Word for word, transcribe every line below.

Top of RECORDS SUPPLIED

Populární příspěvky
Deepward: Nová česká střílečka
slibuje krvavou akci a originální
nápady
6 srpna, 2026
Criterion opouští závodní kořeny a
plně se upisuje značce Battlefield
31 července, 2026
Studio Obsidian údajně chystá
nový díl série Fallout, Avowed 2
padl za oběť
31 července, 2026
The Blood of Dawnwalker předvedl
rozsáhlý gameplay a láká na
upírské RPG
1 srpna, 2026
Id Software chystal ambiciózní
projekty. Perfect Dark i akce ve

Bottom of RECORDS SUPPLIED

TASK RESULT =>
Populární příspěvky
Deepward: Nová česká střílečka
slibuje krvavou akci a originální
nápady
6 srpna, 2026
Criterion opouští závodní kořeny a
plně se upisuje značce Battlefield
31 července, 2026
Studio Obsidian údajně chystá
nový díl série Fallout, Avowed 2
padl za oběť
31 července, 2026
The Blood of Dawnwalker předvedl
rozsáhlý gameplay a láká na
upírské RPG
1 srpna, 2026
Id Software chystal ambiciózní
projekty. Perfect Dark i akce ve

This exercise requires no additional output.